Even so, demand for bluefin sushi is so intense that others say the tuna will inevitably follow salmon, catfish and other smaller fish into successful commercial aquaculture.
"I think that about 10 years from now, we'll get bluefin tuna to breed via land-based hatcheries," said Yonathan Zohar, the director of the University of Maryland Center of Marine Biotechnology. "It's only a matter of time and resources."
The first problem to surmount is bluefin behavior. Bluefin can take up to 12 years to reach sexual maturity, compared to about three years for catfish, and getting them to breed outside their natural habitat is difficult. Life in a floating sea cage or giant tank apparently does not provide the right environmental cues to tell the fish to turn on those sex hormones and produce another generation.
A European Union project recently made a start at clearing these hurdles. Zohar collaborated on the paper, published in the July 2007 issue of Reviews in Fisheries Science, which used drug implants to get bluefin to produce fertilized eggs in captivity. In the future, this technique may help scientists overcome the practical and financial barriers to bluefin farming by making the tuna breed at a younger age.
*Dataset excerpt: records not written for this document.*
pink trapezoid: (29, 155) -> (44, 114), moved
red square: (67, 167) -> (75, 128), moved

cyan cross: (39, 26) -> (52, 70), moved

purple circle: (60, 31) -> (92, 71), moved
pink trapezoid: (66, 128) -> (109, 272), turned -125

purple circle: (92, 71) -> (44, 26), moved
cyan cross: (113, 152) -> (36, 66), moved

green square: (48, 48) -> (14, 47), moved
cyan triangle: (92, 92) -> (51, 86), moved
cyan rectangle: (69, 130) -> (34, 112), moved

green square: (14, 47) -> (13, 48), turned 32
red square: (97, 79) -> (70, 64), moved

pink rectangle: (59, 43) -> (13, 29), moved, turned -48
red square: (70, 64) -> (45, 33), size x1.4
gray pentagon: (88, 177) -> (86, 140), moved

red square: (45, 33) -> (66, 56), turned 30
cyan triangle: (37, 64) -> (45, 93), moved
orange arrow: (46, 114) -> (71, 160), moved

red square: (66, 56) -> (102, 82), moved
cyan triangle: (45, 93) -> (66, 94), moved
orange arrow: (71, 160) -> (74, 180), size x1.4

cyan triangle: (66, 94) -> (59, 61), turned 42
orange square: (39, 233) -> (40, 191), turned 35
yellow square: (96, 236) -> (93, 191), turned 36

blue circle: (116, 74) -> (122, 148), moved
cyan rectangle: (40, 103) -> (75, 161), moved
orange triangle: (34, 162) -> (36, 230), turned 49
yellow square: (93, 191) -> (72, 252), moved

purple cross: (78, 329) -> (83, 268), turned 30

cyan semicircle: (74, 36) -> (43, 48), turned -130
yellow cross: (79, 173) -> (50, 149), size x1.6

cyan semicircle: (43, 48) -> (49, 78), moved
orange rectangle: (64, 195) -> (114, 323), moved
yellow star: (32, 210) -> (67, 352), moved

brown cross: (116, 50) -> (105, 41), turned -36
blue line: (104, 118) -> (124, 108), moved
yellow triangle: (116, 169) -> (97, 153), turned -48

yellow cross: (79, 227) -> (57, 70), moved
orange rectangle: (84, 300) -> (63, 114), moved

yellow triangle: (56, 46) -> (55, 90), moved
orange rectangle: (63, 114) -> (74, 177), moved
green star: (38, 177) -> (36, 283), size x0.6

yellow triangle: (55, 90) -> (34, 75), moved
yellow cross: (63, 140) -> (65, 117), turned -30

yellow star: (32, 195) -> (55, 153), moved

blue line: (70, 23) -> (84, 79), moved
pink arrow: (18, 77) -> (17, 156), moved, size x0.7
Zohar compares his research to a gynecology practice for fish. The captive tuna's brains were not producing enough of the hormones that normally tell the fish's bodies to breed, so Zohar developed a drug treatment that mimics the hormone at the top of the chain of command: gonadotropin-releasing hormone.
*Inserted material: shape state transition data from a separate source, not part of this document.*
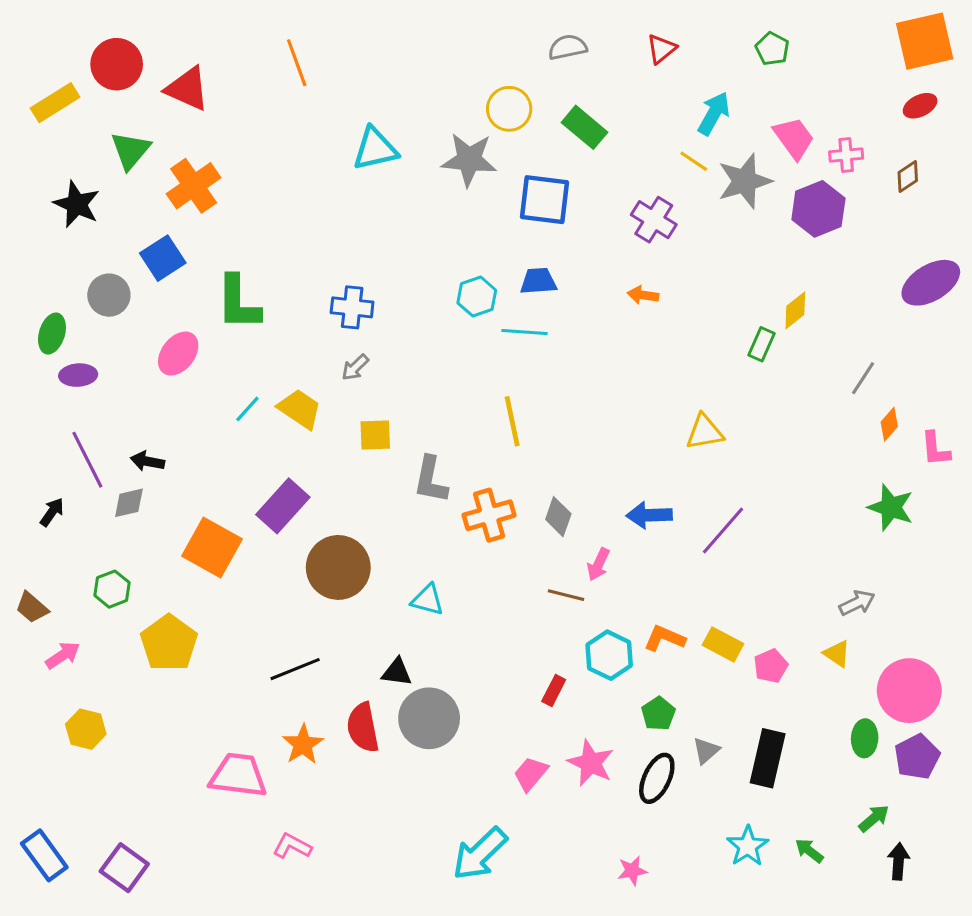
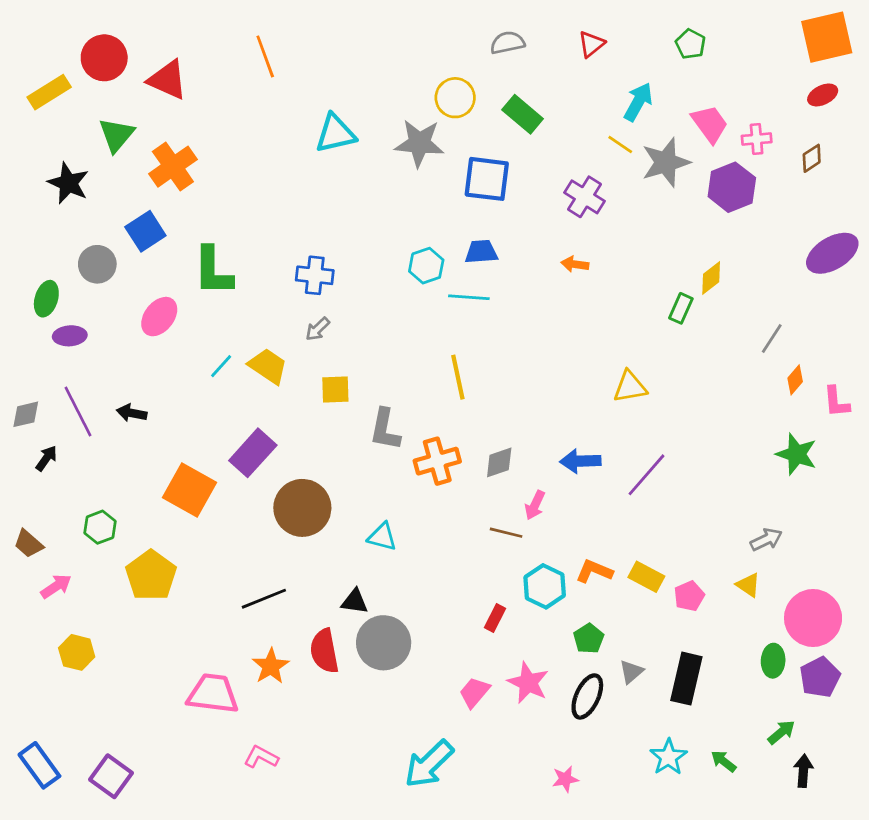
gray diamond: (129, 503) -> (26, 414), moved
gray diamond: (558, 517) -> (499, 462), turned 52

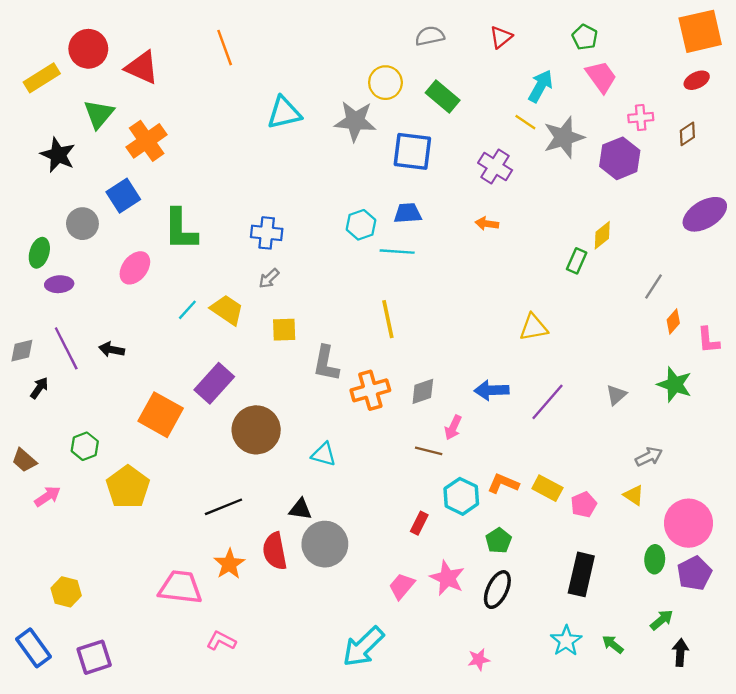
pink trapezoid: (710, 124) -> (601, 77), moved
yellow hexagon: (77, 652) -> (66, 592), moved
gray triangle: (631, 672) -> (616, 395), moved
purple square: (111, 776) -> (94, 657), turned 36

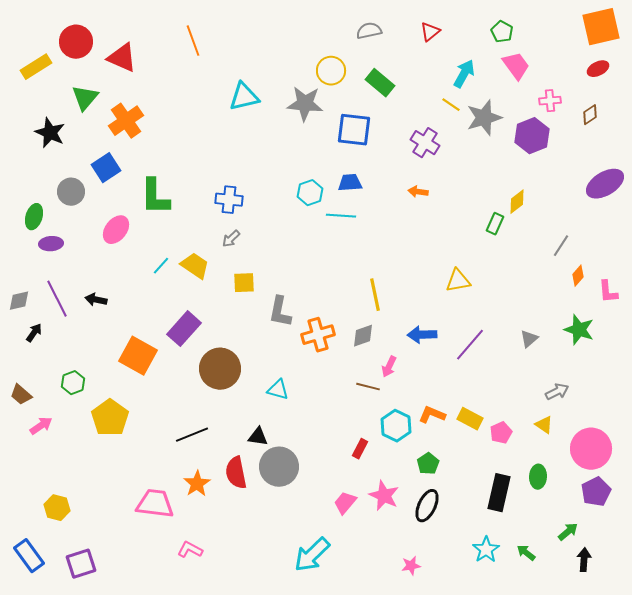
yellow line: (388, 319) -> (375, 295), moved
green ellipse: (655, 559) -> (538, 477), moved

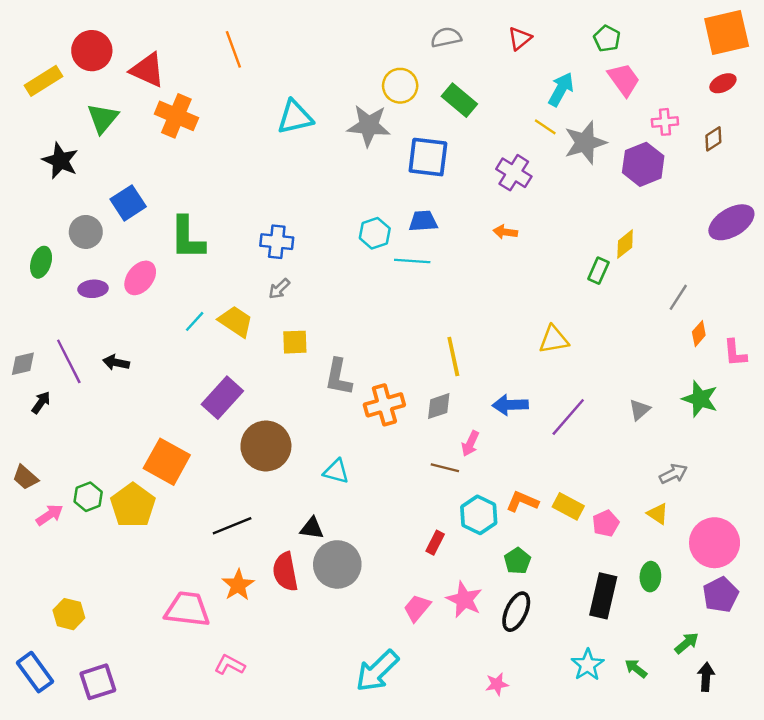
orange cross: (126, 121) -> (176, 116), moved, turned -32
purple ellipse: (51, 244) -> (93, 289), moved
orange square: (138, 356) -> (167, 462), moved
green hexagon: (73, 383) -> (88, 497), moved

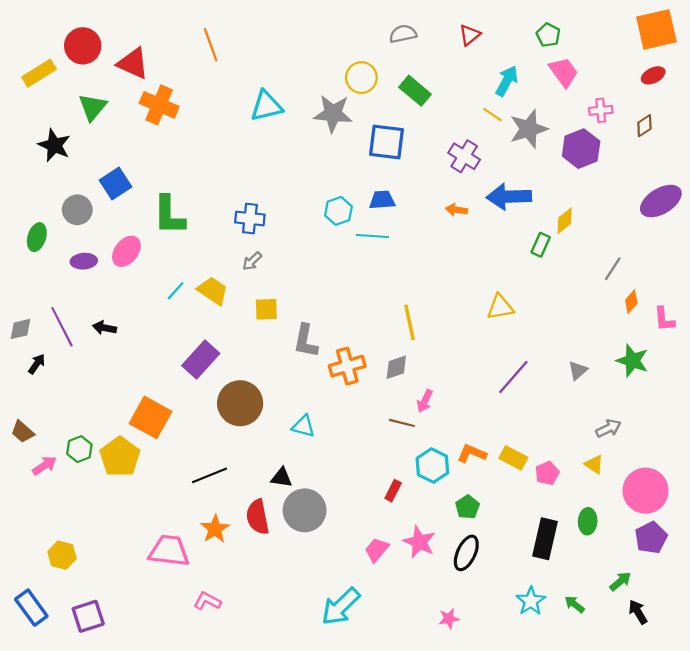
blue arrow: (510, 405) -> (509, 197), moved, size x1.4
black arrow: (706, 677) -> (638, 612), turned -35

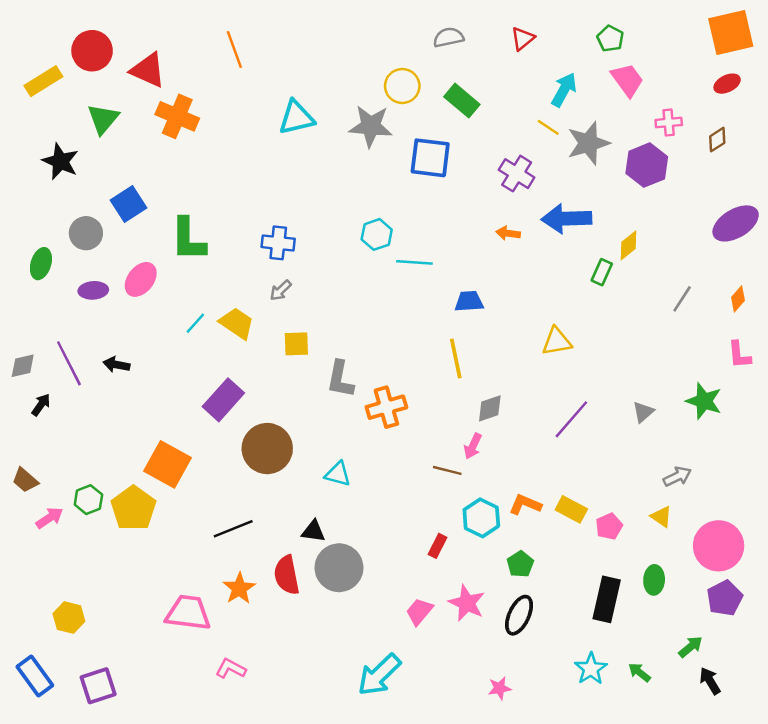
blue trapezoid: (382, 200) -> (469, 301), moved
orange diamond: (631, 302) -> (738, 299), moved
gray diamond: (396, 367) -> (490, 408), moved

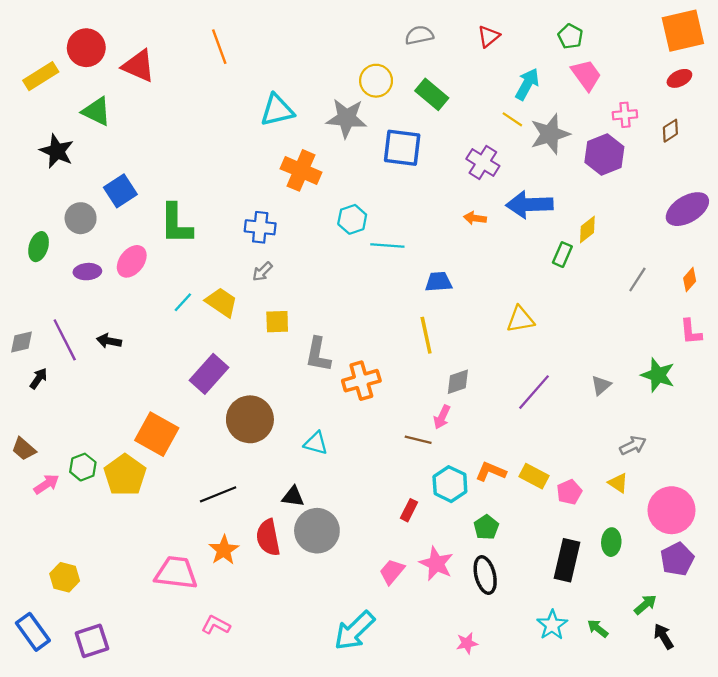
orange cross: (177, 116) -> (301, 170), moved
green triangle: (103, 119) -> (96, 111), turned -44
black ellipse: (519, 615) -> (485, 575), turned -39

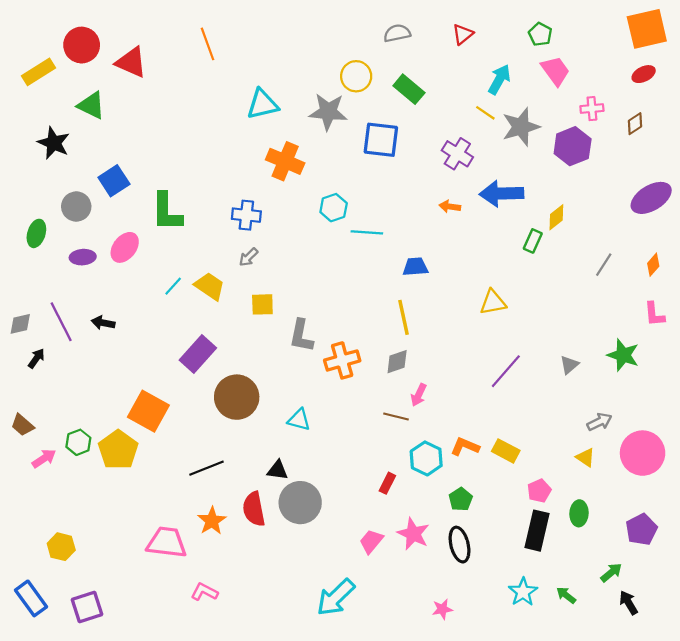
gray diamond: (458, 382) -> (397, 362), moved
pink pentagon: (569, 492) -> (539, 491), moved
pink circle: (672, 510) -> (643, 453), moved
Some scientists are skeptical about the prospects of breeding bluefin, and environmentalists say the breeding efforts are a costly distraction. "That's a really expensive way of not solving a problem — which is the overfishing of bluefin tuna," said Tom Grasso, the director of marine conservation policy at WWF, a conservation organization that currently supports a worldwide ban on all Atlantic bluefin fishing and encourages people to eat other kinds of tuna instead.
The bluefin population of the western Atlantic has plunged by more than 90 percent since the 1970s, according to the International Commission for the Conservation of Atlantic Tunas. Last year, American fishermen brought in less than 15 percent of their allowed catch.